Introduction
The process of technology transfer differs between sectors and technologies. This means that there is no single size that fits every solution. The most common tool for technological transfer includes both presentations as well as the publication of technical searches at workshops, conferences, and webinars. Significantly, these activities bring new ideas thus stimulating additional opportunities and activities where both academe and industry are aggregated to bring specific importance. Members of the industry mostly take away the upcoming solution of an issue out of the presentation with no clear outlook to the presenter.
Processes in Technological Transfer
Manufacturing research is exclusively suitable for technology transfer. This can make additional areas of research possible through result commercialization. The Semiconductor Research Corporation (SRC) Consortium model influences effective partnership form and shares the risks and costs associated with research and development among its team (West, 2012). Common members of the consortia include organizations in the industry that have the potential to build consensus regarding the precompetitive research and development objectives. In particular instances, such organizations split almost every task associated with research development among themselves then shared the outcomes (West, 2012).
The most effective technology transfer from university industrial research is hiring learners with completed thesis project research. The research project is then presented and provided with industrial feedback in a yearly review where every university student and consortium member are under contract. Then benchmarking on technologies is conducted to give chance researcher to measure and link the growth with other main performance metrics. Such elements are linked to enduring fast development in technology transfer technology (West, 2012). Therefore promoting improved value for industrial partners, and improve education by incorporating researchers who are more informed.

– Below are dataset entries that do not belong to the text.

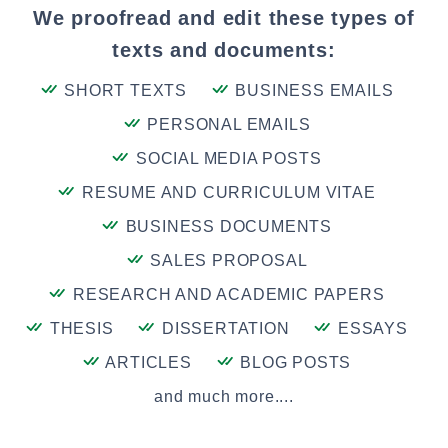
We proofread and edit these types of
texts and documents:
SHORT TEXTS
BUSINESS EMAILS
PERSONAL EMAILS
SOCIAL MEDIA POSTS
RESUME AND CURRICULUM VITAE
BUSINESS DOCUMENTS
SALES PROPOSAL
RESEARCH AND ACADEMIC PAPERS
THESIS
DISSERTATION
ESSAYS
ARTICLES
BLOG POSTS
and much more....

The underlying problems are to be handled through government grants that can be channeled via a confidential fund concept nationally. Incase public fund is accessible, the matched fund can be applied to stimulate young ventures. According to technology Getz et al. (2016), the office of Chief scientists in Israel discovered a network of technology incubators that stimulate the transfer of technology out of universities to industry. Consequently, the respondent to review commenced for these findings were settled with the aim of increasing communal seed-funding initiatives (Getz et al., 2016).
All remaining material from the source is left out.